Certain persons have arrested diplomatic staff and their dependents taking them by violence from their homes and the diplomatic mission, under the eyes of the Mahawàsala, and have unlawfully detained them for several weeks incommunicado, contrary to natural law and law of nations, and in prejudice of the rights and privileges which public ministers and their dependents, authorized and received as such, have at all times been possessed of, and which ought to be kept sacred and inviolable.

Certain persons have arrested citizens taking them by violence from their homes, places of employ and in public, and have unlawfully detained them them for several weeks incommunicado, contrary to natural law and the law of nations, and in prejudice of the protections afforded to citizens of foreign countries engaged in peaceful, ordinary and lawful pursuits and which ought to be kept sacred and inviolable.

Certain representations have been made by the North German Federation to the Mahawàsala to correct the wrong done through its own national remedies and these having failed, the North German Federation, has asked that the Heavenly Kingdom of Great Peace to lend our words to the matter and to impress upon the Mahawàsala the gravity of this affair.

Certain obligations are required of the Mahawàsala under the Treaty of Hong Kong including that it ensure domestic peace, protection religious minorities and maintain its continued neutrality, and to reject any influence of any kind political, military or otherwise unless agreed by all signatories, except for that provided by the North German Federation which itself has aobligation to maintain a functioning, neutral and independent government in Sri Lanka.

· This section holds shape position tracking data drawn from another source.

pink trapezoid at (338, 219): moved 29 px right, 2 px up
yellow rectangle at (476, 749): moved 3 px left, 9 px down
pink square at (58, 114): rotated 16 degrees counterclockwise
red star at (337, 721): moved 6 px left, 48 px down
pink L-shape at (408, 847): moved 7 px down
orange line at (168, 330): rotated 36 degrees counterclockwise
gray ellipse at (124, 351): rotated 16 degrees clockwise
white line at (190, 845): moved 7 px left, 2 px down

Certain obligations which the Mahawàsala has not obeyed, and in fact is in flagrant breach of noting that it is has allowed outrages against the ambassador, diplomatic staff and citizens of the North German Federation, and that it in doing so it has undermined the efforts of that nation to undertake her lawful obligations, and furthermore it steadfastly refused to resolve this crisis or to take any steps whatsoever on this matter as it has a positive duty to do so.

Certain obligations under the law of nations the Mahawàsala has breached concern in particular those around the rights and privileges extended to ambassadors and diplomatic staff, authorized and received as such, have at all times been possessed of, and the diplomatic protection extended to citizens of the foreign nations engaged in engaged in peaceful, ordinary and lawful pursuits which ought to be sacred and inviolable and that these the flagrancy, severity and extent of these breaches, and the refusal of the Mahawàsala to take any actions whatsoever to resolve them, constitute not just an offence to the North German Federation but an insult to all nations who place reliance upon in the ordinary course of affairs, and uphold the writ of the law of nations.

Be it therefore declared that on behalf of our Majesty, by and with the advice and consent of the Kings Under Heaven, and by the authority of the same: that his excellency, Chlodwig Carl Viktor, be released forthwith, that his diplomatic staff be released forthwith, that all others deprived of their freedoms be released forthwith, and that the Mahawàsala adhere fully and without reservation to its treaty obligations, and that the Mahawàsala support without reservation the North German Confederation in fulfilling its obligations under the same.

Signed on behalf of our Majesty, who lives and reigns with God in heaven, by his most devoted servants, the Kings Under Heaven, who await with blessed hope the coming of our Saviour, Jesus Christ and coming of his Kingdom on earth.